Lavender was an AI-powered database that assigned every Palestinian man in Gaza a score from 1 to 100 indicating estimated likelihood of militant affiliation. At peak, the system flagged 37,000 people as suspected targets. The IDF assessed the system’s accuracy at 90 percent — a finding that, applied to 37,000 targets, yields approximately 3,700 people marked for lethal targeting who were not militants, by the IDF’s own assessment. That 10 percent error rate was not treated as a disqualifying deficiency. It was treated as an acceptable statistical margin.

Where’s Daddy? tracked Lavender-identified individuals and alerted military operators when those individuals were at home. The system was specifically designed to locate targets in residential settings rather than in military activity settings, because home location data was more reliable. The practical consequence: strikes were timed to occur when targets were most likely to be surrounded by family members. According to sources, the army knew this and authorized it.

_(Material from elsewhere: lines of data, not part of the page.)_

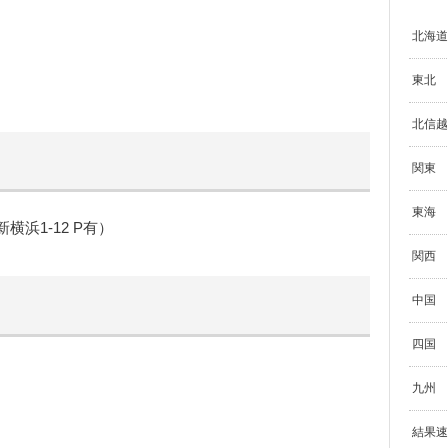
北海道
東北
北信越
関東
東海
浜1-12 P有）
関西
中国
四国
九州
結果速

The authorized collateral damage ratios: for a junior Hamas operative identified by Lavender, IDF policy during the early weeks of the war authorized up to 15 to 20 civilian deaths. For a senior commander, the authorization extended to over 100 civilian deaths. In previous operations, the IDF had not authorized collateral damage for assassinations of low-ranking militants. The combination of AI-enabled volume and pre-authorized thresholds transformed targeted killing into statistical industrial production.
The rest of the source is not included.